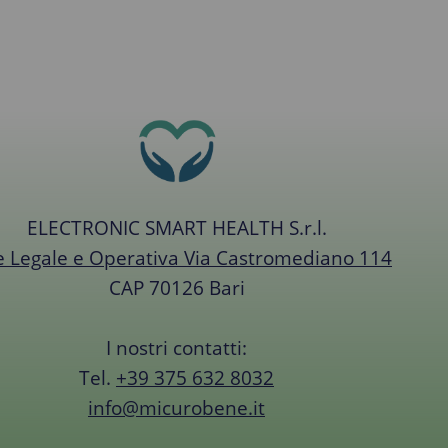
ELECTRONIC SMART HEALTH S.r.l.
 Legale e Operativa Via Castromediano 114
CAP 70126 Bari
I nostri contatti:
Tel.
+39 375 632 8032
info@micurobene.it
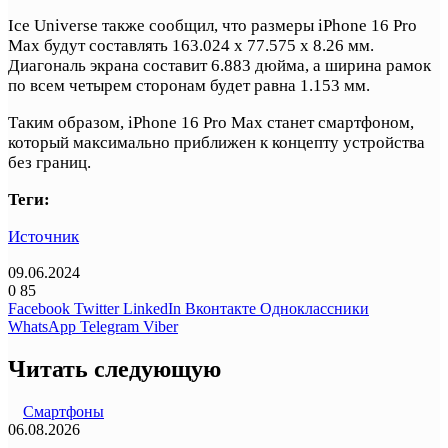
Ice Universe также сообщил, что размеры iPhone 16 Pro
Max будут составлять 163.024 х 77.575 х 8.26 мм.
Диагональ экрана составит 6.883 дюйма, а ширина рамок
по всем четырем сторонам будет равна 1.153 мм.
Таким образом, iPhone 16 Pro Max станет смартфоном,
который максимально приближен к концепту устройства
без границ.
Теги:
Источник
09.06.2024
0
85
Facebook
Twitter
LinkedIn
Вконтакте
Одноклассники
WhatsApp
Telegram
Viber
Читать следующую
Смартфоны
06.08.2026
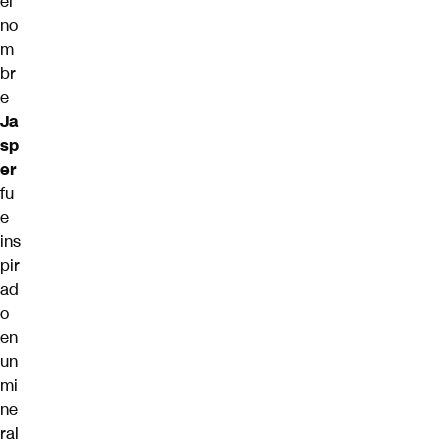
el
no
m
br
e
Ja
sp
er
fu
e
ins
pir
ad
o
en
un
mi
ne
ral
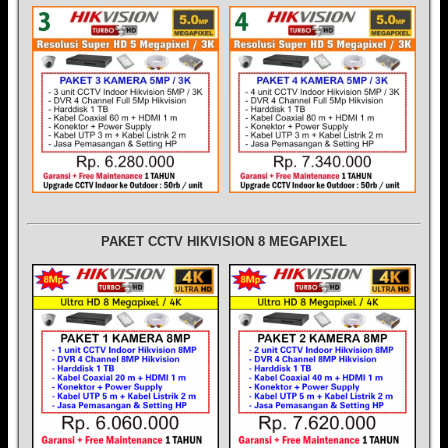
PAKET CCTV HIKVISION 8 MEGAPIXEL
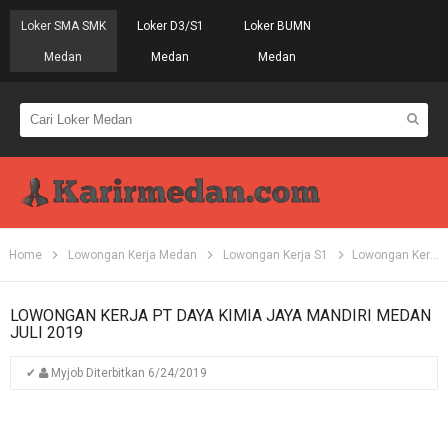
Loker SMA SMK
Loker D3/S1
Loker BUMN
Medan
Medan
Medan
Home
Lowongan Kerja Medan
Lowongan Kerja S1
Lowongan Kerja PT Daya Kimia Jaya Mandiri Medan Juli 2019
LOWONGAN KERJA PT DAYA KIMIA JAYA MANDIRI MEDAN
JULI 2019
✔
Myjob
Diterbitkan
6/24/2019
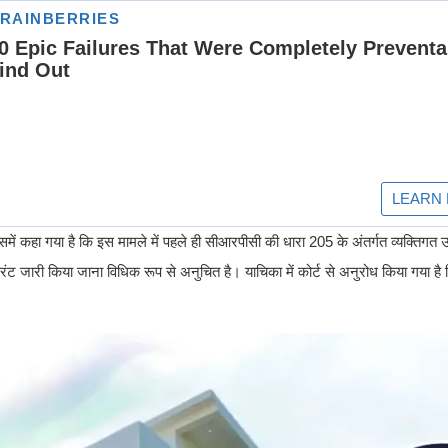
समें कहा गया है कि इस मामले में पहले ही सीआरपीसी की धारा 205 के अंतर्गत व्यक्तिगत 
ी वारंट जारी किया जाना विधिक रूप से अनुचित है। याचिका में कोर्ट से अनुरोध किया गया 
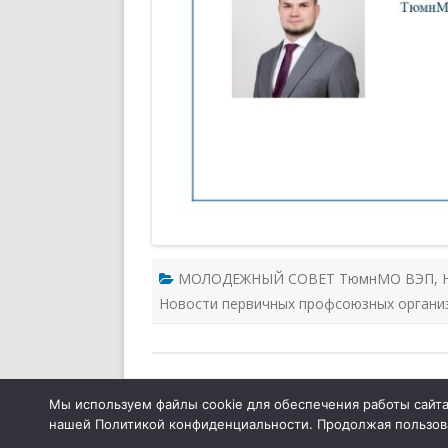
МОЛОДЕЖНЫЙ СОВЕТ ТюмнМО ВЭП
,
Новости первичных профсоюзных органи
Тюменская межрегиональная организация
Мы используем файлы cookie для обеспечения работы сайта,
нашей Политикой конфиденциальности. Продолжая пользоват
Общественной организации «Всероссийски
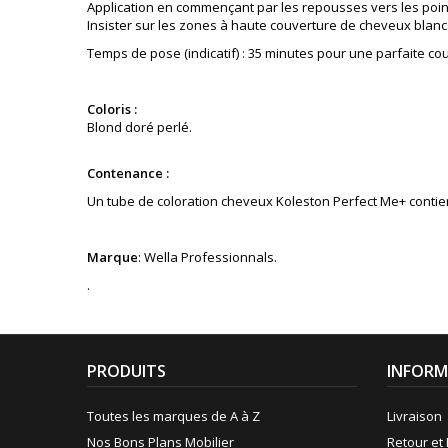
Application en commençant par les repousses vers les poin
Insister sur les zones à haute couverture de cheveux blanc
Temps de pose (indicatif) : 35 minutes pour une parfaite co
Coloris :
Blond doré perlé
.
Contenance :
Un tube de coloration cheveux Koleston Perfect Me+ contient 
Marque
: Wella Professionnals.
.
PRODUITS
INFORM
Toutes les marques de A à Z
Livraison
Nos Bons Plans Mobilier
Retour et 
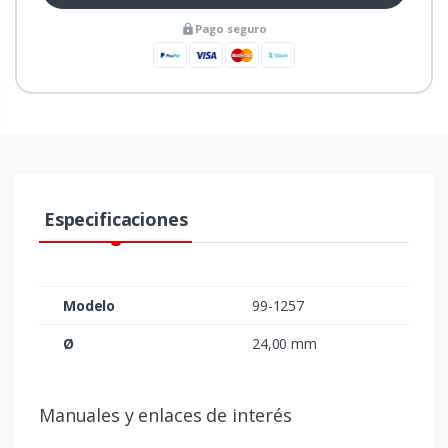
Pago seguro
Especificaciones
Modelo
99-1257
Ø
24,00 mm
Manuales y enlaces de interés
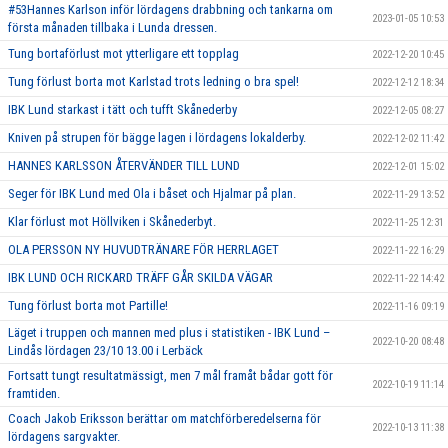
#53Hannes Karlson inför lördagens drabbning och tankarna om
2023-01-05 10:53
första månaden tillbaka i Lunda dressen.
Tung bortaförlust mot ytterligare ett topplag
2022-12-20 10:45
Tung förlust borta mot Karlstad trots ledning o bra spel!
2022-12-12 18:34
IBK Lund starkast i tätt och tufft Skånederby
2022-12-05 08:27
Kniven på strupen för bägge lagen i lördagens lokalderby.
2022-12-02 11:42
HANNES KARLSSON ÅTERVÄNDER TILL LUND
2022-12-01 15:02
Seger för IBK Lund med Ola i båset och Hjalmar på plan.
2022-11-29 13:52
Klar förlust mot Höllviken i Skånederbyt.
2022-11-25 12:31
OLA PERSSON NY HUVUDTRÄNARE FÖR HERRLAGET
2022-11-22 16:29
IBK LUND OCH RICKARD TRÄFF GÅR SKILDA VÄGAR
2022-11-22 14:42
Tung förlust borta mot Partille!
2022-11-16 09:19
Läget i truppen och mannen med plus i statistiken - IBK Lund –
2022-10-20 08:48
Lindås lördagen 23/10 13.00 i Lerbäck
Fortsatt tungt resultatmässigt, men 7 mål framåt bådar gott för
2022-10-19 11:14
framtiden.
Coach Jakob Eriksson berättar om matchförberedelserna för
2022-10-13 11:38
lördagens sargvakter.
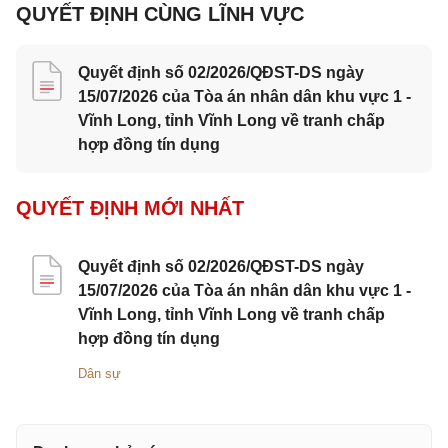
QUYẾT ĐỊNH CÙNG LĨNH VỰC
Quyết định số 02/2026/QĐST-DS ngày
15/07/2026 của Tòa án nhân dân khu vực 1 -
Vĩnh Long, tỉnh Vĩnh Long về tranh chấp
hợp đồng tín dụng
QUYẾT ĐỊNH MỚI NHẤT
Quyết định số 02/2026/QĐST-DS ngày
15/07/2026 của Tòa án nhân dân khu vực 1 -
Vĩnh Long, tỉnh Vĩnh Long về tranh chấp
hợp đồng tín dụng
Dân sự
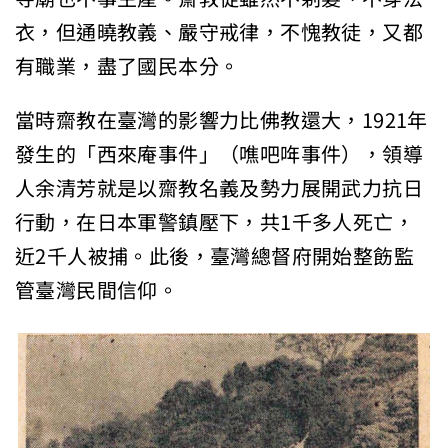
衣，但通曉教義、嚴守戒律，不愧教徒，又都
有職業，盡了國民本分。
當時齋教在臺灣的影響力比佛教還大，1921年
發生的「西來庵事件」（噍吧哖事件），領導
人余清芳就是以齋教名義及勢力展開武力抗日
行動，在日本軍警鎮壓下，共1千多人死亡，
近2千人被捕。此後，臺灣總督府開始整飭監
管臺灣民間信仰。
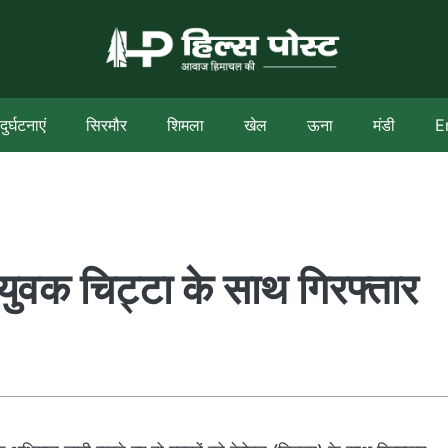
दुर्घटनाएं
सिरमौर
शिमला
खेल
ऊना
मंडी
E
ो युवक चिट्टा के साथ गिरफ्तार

_ _ _

- WORK INSTRUCTION:
From the material above, set down exactly the lines starting at the one with "Kniven på strupen" and ending at the one with "2022-11-16 09:19", end lines included.

- OUTPUT FOR THIS EXERCISE:
Kniven på strupen för bägge lagen i lördagens lokalderby.
2022-12-02 11:42
HANNES KARLSSON ÅTERVÄNDER TILL LUND
2022-12-01 15:02
Seger för IBK Lund med Ola i båset och Hjalmar på plan.
2022-11-29 13:52
Klar förlust mot Höllviken i Skånederbyt.
2022-11-25 12:31
OLA PERSSON NY HUVUDTRÄNARE FÖR HERRLAGET
2022-11-22 16:29
IBK LUND OCH RICKARD TRÄFF GÅR SKILDA VÄGAR
2022-11-22 14:42
Tung förlust borta mot Partille!
2022-11-16 09:19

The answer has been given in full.